DIRECTIONS FOR THIS TASK:
Return every line from the records below with the string "info".

DATA SUPPLIED:
============

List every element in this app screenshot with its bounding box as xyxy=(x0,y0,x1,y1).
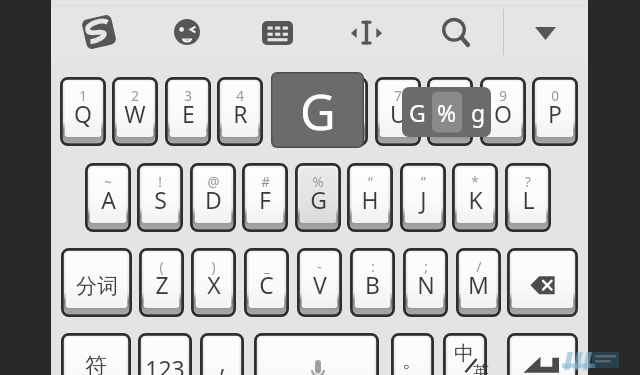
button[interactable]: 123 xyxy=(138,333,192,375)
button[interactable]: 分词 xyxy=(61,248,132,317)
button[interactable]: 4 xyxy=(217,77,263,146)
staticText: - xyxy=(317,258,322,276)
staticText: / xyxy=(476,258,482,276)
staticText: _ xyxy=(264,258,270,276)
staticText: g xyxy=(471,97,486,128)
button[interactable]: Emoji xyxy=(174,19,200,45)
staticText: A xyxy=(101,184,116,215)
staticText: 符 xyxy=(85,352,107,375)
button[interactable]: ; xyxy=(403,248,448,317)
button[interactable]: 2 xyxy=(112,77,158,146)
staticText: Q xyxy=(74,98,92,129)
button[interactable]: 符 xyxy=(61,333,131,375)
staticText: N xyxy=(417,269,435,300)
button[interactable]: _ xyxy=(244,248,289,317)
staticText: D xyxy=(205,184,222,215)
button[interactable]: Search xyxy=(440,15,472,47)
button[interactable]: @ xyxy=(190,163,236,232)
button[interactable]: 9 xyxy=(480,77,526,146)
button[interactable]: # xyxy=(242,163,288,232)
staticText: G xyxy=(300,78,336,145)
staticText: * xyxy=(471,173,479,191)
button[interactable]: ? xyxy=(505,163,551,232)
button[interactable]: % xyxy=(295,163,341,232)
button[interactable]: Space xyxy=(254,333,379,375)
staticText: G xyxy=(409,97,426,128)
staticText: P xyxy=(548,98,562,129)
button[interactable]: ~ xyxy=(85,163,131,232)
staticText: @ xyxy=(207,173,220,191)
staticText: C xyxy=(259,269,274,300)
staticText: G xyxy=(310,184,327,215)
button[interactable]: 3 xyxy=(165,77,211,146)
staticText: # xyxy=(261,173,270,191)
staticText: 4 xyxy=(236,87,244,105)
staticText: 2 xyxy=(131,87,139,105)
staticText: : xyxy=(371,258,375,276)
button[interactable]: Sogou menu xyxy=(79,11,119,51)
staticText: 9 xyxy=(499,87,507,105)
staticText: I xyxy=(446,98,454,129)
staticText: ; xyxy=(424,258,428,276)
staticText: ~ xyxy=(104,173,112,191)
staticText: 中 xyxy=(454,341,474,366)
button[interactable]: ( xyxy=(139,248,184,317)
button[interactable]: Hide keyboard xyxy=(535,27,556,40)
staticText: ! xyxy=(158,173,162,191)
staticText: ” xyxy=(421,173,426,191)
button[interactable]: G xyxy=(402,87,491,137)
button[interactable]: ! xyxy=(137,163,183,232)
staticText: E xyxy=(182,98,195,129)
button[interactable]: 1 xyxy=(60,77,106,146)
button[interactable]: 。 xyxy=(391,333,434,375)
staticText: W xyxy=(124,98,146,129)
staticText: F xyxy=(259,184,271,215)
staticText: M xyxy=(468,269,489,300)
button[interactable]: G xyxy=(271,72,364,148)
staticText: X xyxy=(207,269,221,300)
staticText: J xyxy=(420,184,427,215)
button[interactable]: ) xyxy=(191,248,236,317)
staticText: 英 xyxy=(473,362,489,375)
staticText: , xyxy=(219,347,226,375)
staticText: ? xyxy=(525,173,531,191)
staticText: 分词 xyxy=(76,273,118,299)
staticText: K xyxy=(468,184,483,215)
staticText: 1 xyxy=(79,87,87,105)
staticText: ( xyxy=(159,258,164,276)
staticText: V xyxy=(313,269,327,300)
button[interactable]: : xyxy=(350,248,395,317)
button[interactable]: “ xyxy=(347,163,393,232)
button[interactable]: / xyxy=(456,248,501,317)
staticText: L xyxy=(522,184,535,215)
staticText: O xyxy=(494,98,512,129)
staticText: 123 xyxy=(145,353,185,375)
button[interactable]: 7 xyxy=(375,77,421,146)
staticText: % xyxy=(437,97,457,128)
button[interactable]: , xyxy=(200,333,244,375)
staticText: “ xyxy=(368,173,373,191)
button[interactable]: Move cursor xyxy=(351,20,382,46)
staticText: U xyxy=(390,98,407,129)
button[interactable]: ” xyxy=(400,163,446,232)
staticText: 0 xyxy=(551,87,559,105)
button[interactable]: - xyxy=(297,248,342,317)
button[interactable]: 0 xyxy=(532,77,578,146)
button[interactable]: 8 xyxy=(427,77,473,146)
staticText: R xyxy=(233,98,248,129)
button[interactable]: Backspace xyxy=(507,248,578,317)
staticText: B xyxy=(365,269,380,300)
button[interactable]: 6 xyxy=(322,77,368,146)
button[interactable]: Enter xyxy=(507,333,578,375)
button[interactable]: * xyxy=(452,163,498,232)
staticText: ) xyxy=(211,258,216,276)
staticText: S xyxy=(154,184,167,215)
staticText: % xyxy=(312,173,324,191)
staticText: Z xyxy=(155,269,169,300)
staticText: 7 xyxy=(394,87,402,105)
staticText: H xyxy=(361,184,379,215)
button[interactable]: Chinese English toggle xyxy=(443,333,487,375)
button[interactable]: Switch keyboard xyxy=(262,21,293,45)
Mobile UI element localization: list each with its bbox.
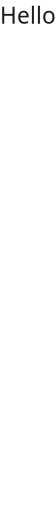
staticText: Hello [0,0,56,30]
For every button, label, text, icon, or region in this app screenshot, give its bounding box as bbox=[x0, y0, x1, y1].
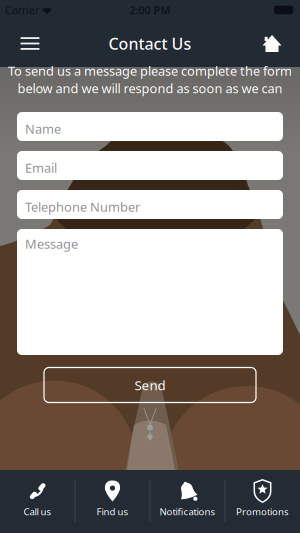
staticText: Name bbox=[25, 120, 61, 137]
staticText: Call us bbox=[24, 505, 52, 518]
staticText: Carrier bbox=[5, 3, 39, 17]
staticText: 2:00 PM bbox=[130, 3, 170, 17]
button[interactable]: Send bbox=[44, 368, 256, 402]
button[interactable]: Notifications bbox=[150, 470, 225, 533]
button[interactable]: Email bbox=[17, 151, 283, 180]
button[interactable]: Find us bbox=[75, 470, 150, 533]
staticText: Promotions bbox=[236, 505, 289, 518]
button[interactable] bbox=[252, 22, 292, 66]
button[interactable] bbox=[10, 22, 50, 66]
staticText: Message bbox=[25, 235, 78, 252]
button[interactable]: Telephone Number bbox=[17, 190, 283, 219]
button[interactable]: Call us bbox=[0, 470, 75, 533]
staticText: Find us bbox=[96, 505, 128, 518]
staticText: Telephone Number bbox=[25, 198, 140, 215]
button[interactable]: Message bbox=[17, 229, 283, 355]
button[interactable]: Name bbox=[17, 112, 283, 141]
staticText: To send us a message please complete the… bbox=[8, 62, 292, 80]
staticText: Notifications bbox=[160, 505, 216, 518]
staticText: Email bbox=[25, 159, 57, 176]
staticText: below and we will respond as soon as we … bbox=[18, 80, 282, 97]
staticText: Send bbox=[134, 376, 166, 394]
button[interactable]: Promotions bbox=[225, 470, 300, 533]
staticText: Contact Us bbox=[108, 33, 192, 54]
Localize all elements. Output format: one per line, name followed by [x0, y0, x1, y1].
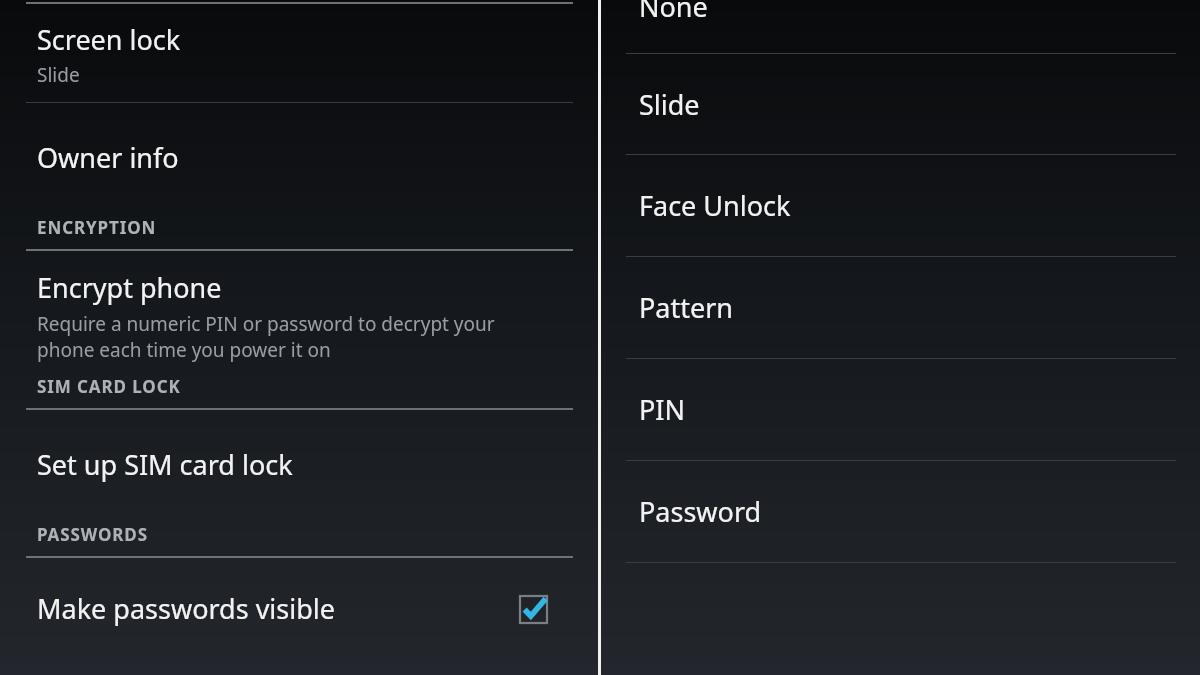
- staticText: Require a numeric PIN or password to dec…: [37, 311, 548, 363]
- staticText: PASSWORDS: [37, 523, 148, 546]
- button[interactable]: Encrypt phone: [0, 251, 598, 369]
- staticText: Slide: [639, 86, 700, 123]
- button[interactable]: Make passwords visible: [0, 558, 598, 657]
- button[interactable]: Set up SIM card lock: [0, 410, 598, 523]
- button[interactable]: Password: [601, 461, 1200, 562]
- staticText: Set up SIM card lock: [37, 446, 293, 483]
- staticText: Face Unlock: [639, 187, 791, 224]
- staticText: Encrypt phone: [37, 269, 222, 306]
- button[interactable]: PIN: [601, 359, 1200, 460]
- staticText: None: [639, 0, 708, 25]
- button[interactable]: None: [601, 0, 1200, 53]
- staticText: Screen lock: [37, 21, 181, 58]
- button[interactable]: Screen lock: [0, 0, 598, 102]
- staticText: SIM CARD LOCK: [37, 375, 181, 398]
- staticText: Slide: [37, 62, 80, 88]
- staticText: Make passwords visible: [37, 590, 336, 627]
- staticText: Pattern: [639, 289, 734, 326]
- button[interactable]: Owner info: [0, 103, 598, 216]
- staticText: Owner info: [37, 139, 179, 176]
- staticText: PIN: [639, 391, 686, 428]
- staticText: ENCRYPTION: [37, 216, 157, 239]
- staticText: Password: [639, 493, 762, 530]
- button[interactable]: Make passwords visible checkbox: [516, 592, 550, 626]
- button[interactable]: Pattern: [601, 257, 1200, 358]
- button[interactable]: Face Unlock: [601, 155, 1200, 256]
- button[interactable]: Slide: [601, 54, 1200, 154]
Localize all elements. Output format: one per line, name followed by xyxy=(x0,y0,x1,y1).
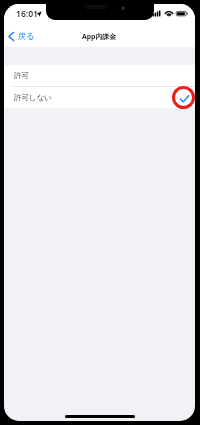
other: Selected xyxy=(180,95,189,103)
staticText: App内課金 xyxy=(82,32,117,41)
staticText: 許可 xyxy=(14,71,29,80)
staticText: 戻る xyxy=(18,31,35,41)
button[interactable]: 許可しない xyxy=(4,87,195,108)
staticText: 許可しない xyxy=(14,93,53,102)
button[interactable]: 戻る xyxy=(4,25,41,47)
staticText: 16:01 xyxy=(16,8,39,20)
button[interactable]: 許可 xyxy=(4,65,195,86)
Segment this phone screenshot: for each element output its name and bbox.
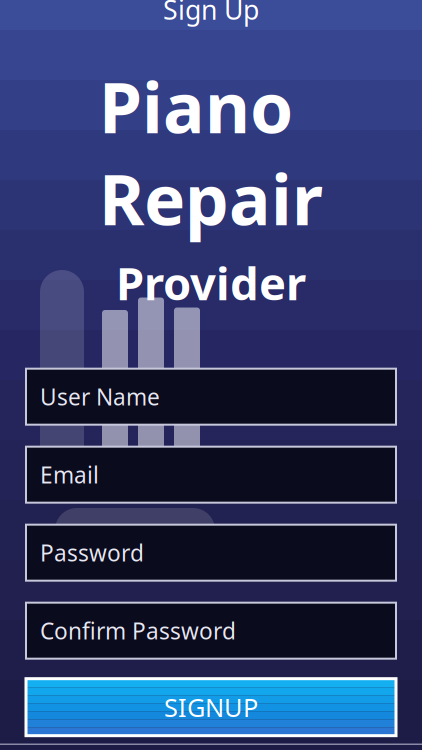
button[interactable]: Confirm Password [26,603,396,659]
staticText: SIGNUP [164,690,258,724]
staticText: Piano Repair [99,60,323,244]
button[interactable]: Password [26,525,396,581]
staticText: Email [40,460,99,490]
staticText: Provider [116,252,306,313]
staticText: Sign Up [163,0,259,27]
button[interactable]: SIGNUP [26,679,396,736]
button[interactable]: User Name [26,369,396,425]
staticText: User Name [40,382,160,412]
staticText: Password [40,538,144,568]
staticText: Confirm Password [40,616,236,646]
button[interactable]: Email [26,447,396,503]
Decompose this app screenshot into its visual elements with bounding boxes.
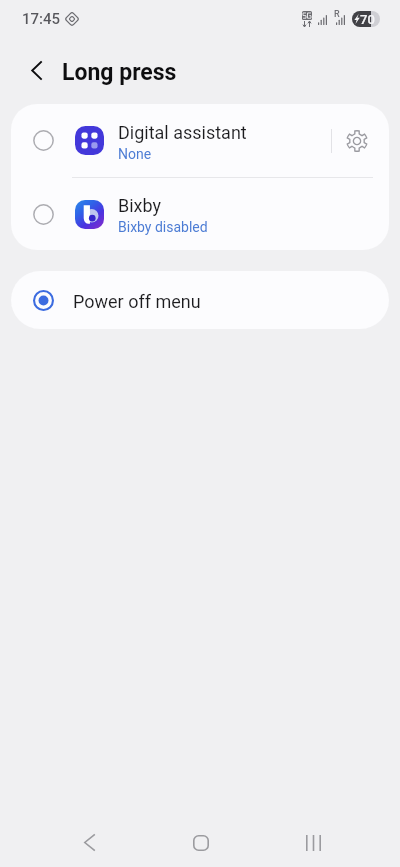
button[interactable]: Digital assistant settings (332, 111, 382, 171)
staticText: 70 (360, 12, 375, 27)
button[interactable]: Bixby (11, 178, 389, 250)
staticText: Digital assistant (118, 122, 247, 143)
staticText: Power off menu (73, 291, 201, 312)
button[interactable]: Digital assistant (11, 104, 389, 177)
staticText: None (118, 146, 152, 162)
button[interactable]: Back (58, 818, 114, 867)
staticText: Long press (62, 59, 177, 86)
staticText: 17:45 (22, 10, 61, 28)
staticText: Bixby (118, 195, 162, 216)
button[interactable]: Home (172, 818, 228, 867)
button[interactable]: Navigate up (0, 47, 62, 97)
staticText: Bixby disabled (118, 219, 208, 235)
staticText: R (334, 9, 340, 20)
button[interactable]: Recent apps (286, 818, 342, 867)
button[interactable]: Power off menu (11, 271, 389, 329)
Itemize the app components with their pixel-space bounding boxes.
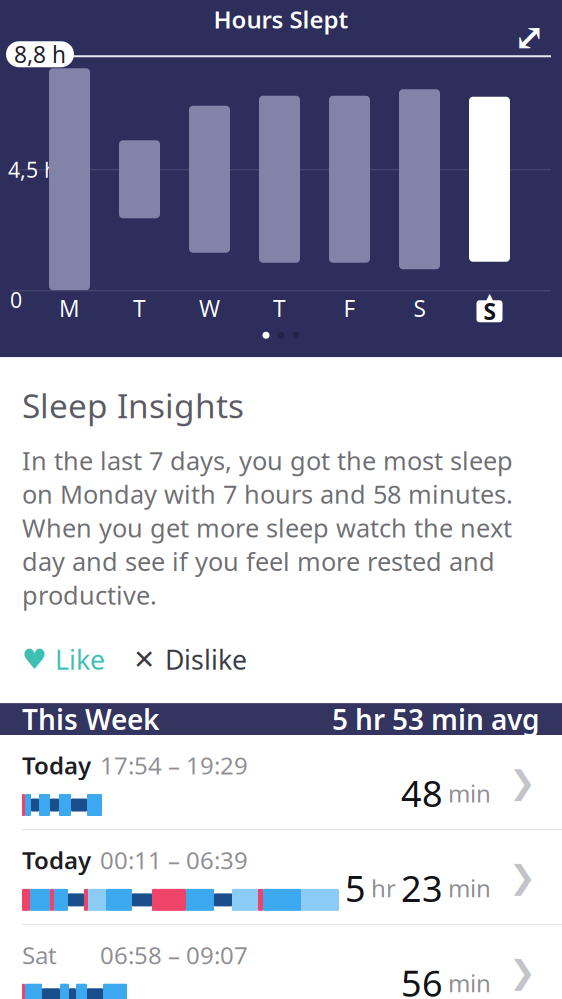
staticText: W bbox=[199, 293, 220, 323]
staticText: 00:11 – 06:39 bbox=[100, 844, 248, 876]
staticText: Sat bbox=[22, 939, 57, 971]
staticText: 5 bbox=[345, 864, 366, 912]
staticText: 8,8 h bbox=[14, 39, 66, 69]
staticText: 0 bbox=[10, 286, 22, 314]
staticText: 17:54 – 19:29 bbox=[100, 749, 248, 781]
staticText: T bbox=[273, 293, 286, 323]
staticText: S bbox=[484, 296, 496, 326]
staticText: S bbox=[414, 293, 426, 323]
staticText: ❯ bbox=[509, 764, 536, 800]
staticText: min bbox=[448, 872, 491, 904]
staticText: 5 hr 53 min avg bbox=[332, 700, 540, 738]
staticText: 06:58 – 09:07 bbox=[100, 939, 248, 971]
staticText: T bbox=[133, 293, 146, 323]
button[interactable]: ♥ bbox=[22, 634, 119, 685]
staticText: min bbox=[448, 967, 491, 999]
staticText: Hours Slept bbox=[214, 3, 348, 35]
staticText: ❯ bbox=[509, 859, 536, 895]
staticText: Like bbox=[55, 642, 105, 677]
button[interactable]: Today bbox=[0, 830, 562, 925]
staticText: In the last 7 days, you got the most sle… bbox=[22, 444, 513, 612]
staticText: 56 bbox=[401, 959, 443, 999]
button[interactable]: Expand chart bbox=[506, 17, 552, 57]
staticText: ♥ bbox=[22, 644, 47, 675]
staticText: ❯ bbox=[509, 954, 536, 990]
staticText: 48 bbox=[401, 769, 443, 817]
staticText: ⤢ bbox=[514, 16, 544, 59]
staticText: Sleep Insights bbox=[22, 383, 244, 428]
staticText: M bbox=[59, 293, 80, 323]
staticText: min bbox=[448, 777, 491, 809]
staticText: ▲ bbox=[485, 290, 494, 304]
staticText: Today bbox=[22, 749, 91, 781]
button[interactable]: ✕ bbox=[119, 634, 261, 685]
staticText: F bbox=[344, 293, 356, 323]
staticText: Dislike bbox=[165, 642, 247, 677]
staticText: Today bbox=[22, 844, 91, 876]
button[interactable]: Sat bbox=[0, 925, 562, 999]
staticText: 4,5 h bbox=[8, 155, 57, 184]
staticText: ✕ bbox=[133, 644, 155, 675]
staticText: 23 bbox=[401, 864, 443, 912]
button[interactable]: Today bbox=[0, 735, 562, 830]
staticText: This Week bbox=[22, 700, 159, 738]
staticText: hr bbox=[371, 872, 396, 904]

============

TASK ANSWER:
- button[interactable]: Owner info: [0, 103, 598, 216]
- staticText: Owner info: [37, 139, 179, 176]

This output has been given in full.